PolicyId	CustomerId	AgentId
P123	C123	A123
P124	C124	A124
P125	C123	A125
P126	C124	A124

I need to determine the policies belonging to the same customer that has a different agent from the other policies from that respective customer.

In this example , policies with policyid P124 and P126 under customer C124 are safe since they have the same agent - agentId A124. But, policies P123 P125 for customer C123 is flagged for having different agents.

Basically, a customer can have more than 1 policy as long as they are under the same agent. Any policies belonging to the same customer but has a different servicing agent is flagged.

How can I achieve this in Databricks SQL? As of now , I have only determined policies belonging to the same customer by using collect_list() function aggregate.

select customerid,collect_list(distinct policyid) from Policy group by customerid

CustomerId	collect_list(PolicyId)
C123	["P123","P125"]
C124	["P124","P126"]

EDIT: Tried the solution below and it worked. But the requirement had a minor change. Using the dataset from the query below, I need now to determine the policies under the same customer, having different agents , and/while these agents belonging on the same group.

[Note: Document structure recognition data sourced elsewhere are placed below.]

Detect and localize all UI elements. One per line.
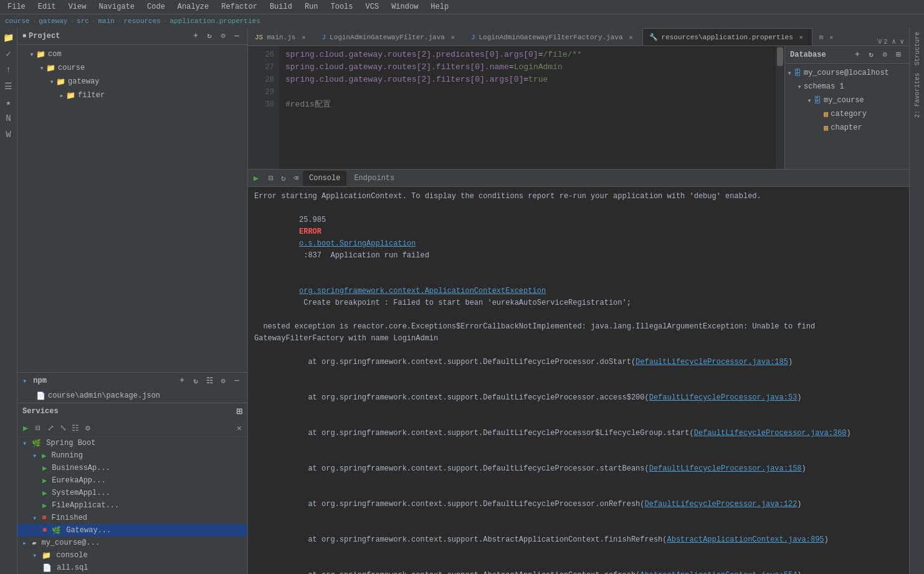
project-toolbar-settings[interactable]: ⚙ <box>217 31 229 42</box>
spring-boot-system[interactable]: ▶ SystemAppl... <box>17 487 247 499</box>
close-tab-mainjs[interactable]: ✕ <box>299 33 308 42</box>
tab-mainjs[interactable]: JS main.js ✕ <box>248 28 315 45</box>
link-aac-finishrefresh[interactable]: AbstractApplicationContext.java:895 <box>667 535 824 544</box>
tree-item-filter[interactable]: ▸ 📁 filter <box>17 88 247 102</box>
tree-item-course[interactable]: ▾ 📁 course <box>17 61 247 75</box>
db-mycourse[interactable]: ▸ ▰ my_course@... <box>17 537 247 549</box>
breadcrumb-gateway[interactable]: gateway <box>39 17 67 25</box>
npm-filter[interactable]: ☷ <box>204 375 215 386</box>
db-settings[interactable]: ⚙ <box>879 49 890 60</box>
spring-boot-gateway[interactable]: ■ 🌿 Gateway... <box>17 524 247 537</box>
tree-item-gateway[interactable]: ▾ 📁 gateway <box>17 75 247 88</box>
menu-edit[interactable]: Edit <box>36 2 59 11</box>
rs-structure[interactable]: Structure <box>911 30 923 67</box>
close-tab-loginadmin-filter[interactable]: ✕ <box>449 33 457 42</box>
tab-split[interactable]: ⩛2 ∧ ∨ <box>877 37 904 45</box>
tab-loginadmin-factory[interactable]: J LoginAdminGatewayFilterFactory.java ✕ <box>464 28 642 45</box>
menu-build[interactable]: Build <box>267 2 295 11</box>
db-allsql[interactable]: 📄 all.sql <box>17 562 247 574</box>
code-editor[interactable]: spring.cloud.gateway.routes[2].predicate… <box>279 46 776 169</box>
project-toolbar-add[interactable]: + <box>190 31 201 42</box>
project-toolbar-minimize[interactable]: — <box>231 31 242 42</box>
sidebar-icon-structure[interactable]: ☰ <box>1 79 16 93</box>
appcontext-exception-link[interactable]: org.springframework.context.ApplicationC… <box>299 287 546 295</box>
db-tree-chapter[interactable]: ▸ ▦ chapter <box>785 121 909 135</box>
settings-button[interactable]: ⚙ <box>82 423 93 434</box>
link-aac-refresh[interactable]: AbstractApplicationContext.java:554 <box>640 571 797 574</box>
menu-run[interactable]: Run <box>302 2 321 11</box>
menu-help[interactable]: Help <box>428 2 451 11</box>
menu-refactor[interactable]: Refactor <box>219 2 260 11</box>
spring-boot-file[interactable]: ▶ FileApplicat... <box>17 499 247 512</box>
console-rerun-button[interactable]: ↻ <box>278 173 289 184</box>
spring-boot-finished[interactable]: ▾ ■ Finished <box>17 512 247 524</box>
menu-tools[interactable]: Tools <box>328 2 356 11</box>
link-dlp-access[interactable]: DefaultLifecycleProcessor.java:53 <box>649 393 798 402</box>
db-tree-mycourse[interactable]: ▾ 🗄 my_course <box>785 93 909 107</box>
tab-loginadmin-filter[interactable]: J LoginAdminGatewayFilter.java ✕ <box>315 28 464 45</box>
close-services-button[interactable]: ✕ <box>234 423 245 434</box>
link-dlp-startbeans[interactable]: DefaultLifecycleProcessor.java:158 <box>649 464 802 473</box>
run-button[interactable]: ▶ <box>20 423 31 434</box>
close-tab-m[interactable]: ✕ <box>827 33 836 42</box>
spring-boot-eureka[interactable]: ▶ EurekaApp... <box>17 474 247 487</box>
tab-m[interactable]: m ✕ <box>812 28 843 45</box>
npm-header[interactable]: ▾ npm + ↻ ☷ ⚙ — <box>17 373 247 389</box>
sidebar-icon-web[interactable]: W <box>1 127 16 142</box>
console-run-button[interactable]: ▶ <box>250 173 262 184</box>
menu-file[interactable]: File <box>5 2 28 11</box>
menu-code[interactable]: Code <box>145 2 168 11</box>
expand-all-button[interactable]: ⤢ <box>45 423 56 434</box>
close-tab-loginadmin-factory[interactable]: ✕ <box>627 33 636 42</box>
link-dlp-onrefresh[interactable]: DefaultLifecycleProcessor.java:122 <box>645 500 798 509</box>
scrollbar-thumb[interactable] <box>777 47 783 66</box>
menu-view[interactable]: View <box>66 2 89 11</box>
npm-package[interactable]: ▸ 📄 course\admin\package.json <box>17 389 247 403</box>
sidebar-icon-project[interactable]: 📁 <box>1 30 16 45</box>
npm-add[interactable]: + <box>176 375 188 386</box>
collapse-all-button[interactable]: ⤡ <box>57 423 69 434</box>
spring-boot-business[interactable]: ▶ BusinessAp... <box>17 462 247 474</box>
breadcrumb-course[interactable]: course <box>5 17 30 25</box>
tab-endpoints[interactable]: Endpoints <box>348 171 401 186</box>
link-dlp-dostart[interactable]: DefaultLifecycleProcessor.java:185 <box>636 358 788 366</box>
editor-scrollbar[interactable] <box>776 46 784 169</box>
npm-settings[interactable]: ⚙ <box>217 375 229 386</box>
console-stop-button[interactable]: ⊟ <box>265 173 277 184</box>
breadcrumb-main[interactable]: main <box>98 17 114 25</box>
services-external-icon[interactable]: ⊞ <box>236 405 242 418</box>
breadcrumb-file[interactable]: application.properties <box>170 17 260 25</box>
db-add[interactable]: + <box>852 49 863 60</box>
db-refresh[interactable]: ↻ <box>865 49 877 60</box>
db-tree-category[interactable]: ▸ ▦ category <box>785 107 909 121</box>
menu-window[interactable]: Window <box>389 2 421 11</box>
db-console[interactable]: ▾ 📁 console <box>17 549 247 562</box>
rs-favorites[interactable]: 2: Favorites <box>911 74 923 117</box>
db-external[interactable]: ⊞ <box>893 49 904 60</box>
menu-navigate[interactable]: Navigate <box>96 2 137 11</box>
db-tree-schemas[interactable]: ▾ schemas 1 <box>785 80 909 93</box>
tab-application-properties[interactable]: 🔧 resources\application.properties ✕ <box>642 28 812 45</box>
project-toolbar-sync[interactable]: ↻ <box>204 31 215 42</box>
menu-analyze[interactable]: Analyze <box>175 2 211 11</box>
tab-console[interactable]: Console <box>303 171 346 186</box>
group-button[interactable]: ☷ <box>70 423 81 434</box>
spring-boot-running[interactable]: ▾ ▶ Running <box>17 449 247 462</box>
spring-app-link[interactable]: o.s.boot.SpringApplication <box>299 239 416 248</box>
sidebar-icon-npm[interactable]: N <box>1 111 16 126</box>
console-clear-button[interactable]: ⌫ <box>290 173 302 184</box>
npm-minus[interactable]: — <box>231 375 242 386</box>
db-tree-localhost[interactable]: ▾ 🗄 my_course@localhost <box>785 66 909 80</box>
link-dlp-start[interactable]: DefaultLifecycleProcessor.java:360 <box>694 429 847 438</box>
menu-vcs[interactable]: VCS <box>363 2 382 11</box>
sidebar-icon-bookmarks[interactable]: ★ <box>1 95 16 110</box>
sidebar-icon-pull[interactable]: ↑ <box>1 62 16 77</box>
stop-all-button[interactable]: ⊟ <box>32 423 44 434</box>
spring-boot-header[interactable]: ▾ 🌿 Spring Boot <box>17 437 247 449</box>
breadcrumb-resources[interactable]: resources <box>123 17 160 25</box>
close-tab-properties[interactable]: ✕ <box>797 33 806 42</box>
breadcrumb-src[interactable]: src <box>77 17 89 25</box>
npm-sync[interactable]: ↻ <box>190 375 201 386</box>
sidebar-icon-commit[interactable]: ✓ <box>1 46 16 61</box>
tree-item-com[interactable]: ▾ 📁 com <box>17 47 247 61</box>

I have a look up table for the agents that has a groupcode

AgentId	GroupCode
A123	1
A124	2
A125	2
A126	2

CodePudding user response：

Since you want to get(flag) the customerId where they have at least one policy but different agents, you can write a query using customerId and AgentId itself. I have used the same data given as an example.

The following query gives details of customerID when the count of distinct AgentId is greater than 1.

select customerId, count(distinct(AgentId)) from policy group by customerId

Output

 ---------- ----------------------- 
|customerId|count(DISTINCT AgentId)|
 ---------- ----------------------- 
|      C123|                      2|
|      C124|                      1|
 ---------- -----------------------

Now since we want to flag the customer with multiple agents, you can use the following query to get complete details.

select customerId,collect_list(distinct AgentId),count(policyId),collect_list(distinct policyId) from policy group by customerId having count(distinct(agentId))>1

Output

 ---------- ------------------------------ --------------- ------------------------------- 
|customerId|collect_list(DISTINCT AgentId)|count(policyId)|collect_list(DISTINCT policyId)|
 ---------- ------------------------------ --------------- ------------------------------- 
|      C123|                  [A123, A125]|              2|                   [P123, P125]|
 ---------- ------------------------------ --------------- -------------------------------

UPDATE:

You can create a view using the following query. you can use this view to query and acquire the necessary results.

create view flagged_customers as select customerId,collect_list(distinct AgentId) as distinct_agent_list,count(policyId) as policy_count,collect_list(distinct policyId) as distinct_policy_list from policy group by customerId having count(distinct(agentId))>1

--select * from flagged_customers

Output:

 ---------- ------------------- ------------ -------------------- 
|customerId|distinct_agent_list|policy_count|distinct_policy_list|
 ---------- ------------------- ------------ -------------------- 
|      C123|       [A123, A125]|           2|        [P123, P125]|
 ---------- ------------------- ------------ --------------------

If you want complete row information without arrays so it would be easier to query, you can use inner join on policy table and flagged_customers view as shown below:

select t1.* from policy as t1 inner join flagged_customers as t2 on t1.customerid=t2.customerid

Output:

 -------- ---------- ------- 
|PolicyId|CustomerId|AgentId|
 -------- ---------- ------- 
|    P123|      C123|   A123|
|    P125|      C123|   A125|
 -------- ---------- -------